Just last week someone asked me if I collected anything. "As a matter of fact, I do," I answered. "I collect friends." I've never been one to clutter up my life with a bunch of stuff. I'd much rather be surrounded with friends and family who daily engage in the give and take of life. The relationships I cultivate and tend are central to the deep satisfaction I experience in life. I need my peeps and they need me.
Think about it. Anything of any value that has ever stood the test of time was the direct result of a relationship. Healthy relationships with the people in our lives build, nurture, and sustain us. The absence of such relationships leaves us vulnerable and compromised. This is especially true for children who are growing and learning about our world and how it works.

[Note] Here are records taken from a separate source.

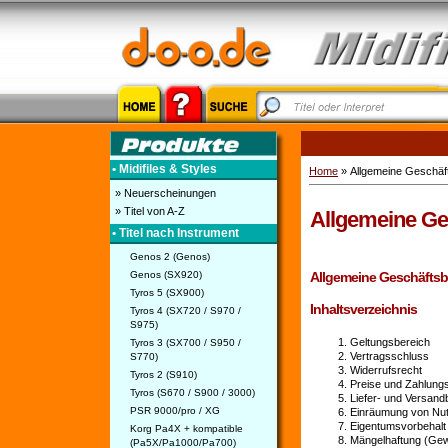
• Midifiles & Styles
Home
» Allgemeine Geschäf
» Neuerscheinungen
» Titel von A-Z
Allgemeine Ge
• Titel nach Instrument
Genos 2 (Genos)
Allgemeine Geschäfts
Genos (SX920)
Tyros 5 (SX900)
Inhaltsverzeichnis
Tyros 4 (SX720 / S970 /
S975)
Geltungsbereich
Tyros 3 (SX700 / S950 /
Vertragsschluss
S770)
Widerrufsrecht
Tyros 2 (S910)
Preise und Zahlung
Tyros (S670 / S900 / 3000)
Liefer- und Versan
PSR 9000/pro / XG
Einräumung von Nutz
Eigentumsvorbehalt
Korg Pa4X + kompatible
Mängelhaftung (Gew
(Pa5X/Pa1000/Pa700)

I've long thought that basic needs for children should include food, water, shelter, and a healthy, loving relationship with at least one competent adult. Science tells us so.

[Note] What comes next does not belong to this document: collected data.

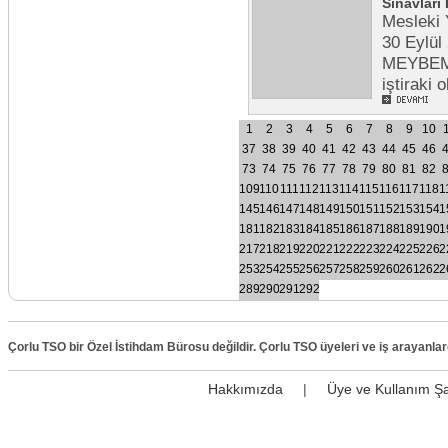
Sınavları
Mesleki 
30 Eylül
MEYBEM A.
iştiraki
1
2
3
4
5
6
7
8
9
10
37
38
39
40
41
42
43
44
45
46
73
74
75
76
77
78
79
80
81
82
109
110
111
112
113
114
115
116
117
118
1
145
146
147
148
149
150
151
152
153
154
1
181
182
183
184
185
186
187
188
189
190
1
217
218
219
220
221
222
223
224
225
226
2
253
254
255
256
257
258
259
260
261
262
2
289
290
291
292
Çorlu TSO bir Özel İstihdam Bürosu değildir. Çorlu TSO üyeleri ve iş arayanla
Hakkımızda
|
Üye ve Kullanım Şa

When making decisions about the lives of children, too many professionals fail to consider this important fact. Childhoods are destroyed and futures compromised as a result. Sometimes we are more focused on parental rights or those of blood-related relatives than we are on the non-negotiable needs of children.
Consider the case of two-year-old Vanessa. Her birth mother consented to her adoption upon Vanessa's birth. For whatever reason, her birth father was not involved in the adoption decision. He should have been, and it is wrong that he wasn't. But it is more wrong to return a toddler whose entire world revolves around the loving care her adoptive mother has given her. It is more wrong to take away the center of Vanessa's world and thrust her across the country into the arms of a stranger who has been convicted of multiple domestic violence charges and is not parenting any of his other children. Too often, we rip children from the loving embraces of people who have mothered and fathered them in the truest sense of the word and put kids with strangers who happen to share their biology. Where is the science that supports this?
Children need people who can love, support, and provide for them, as well as offer consistency and stability. And once a child is securely attached to such an adult and is thriving, the train has left the station. Why derail it? The rest of us need to get onboard.
The Got Milk? Campaign was successful at doing a body good. Maybe a Got Peeps? Campaign will do our babies good.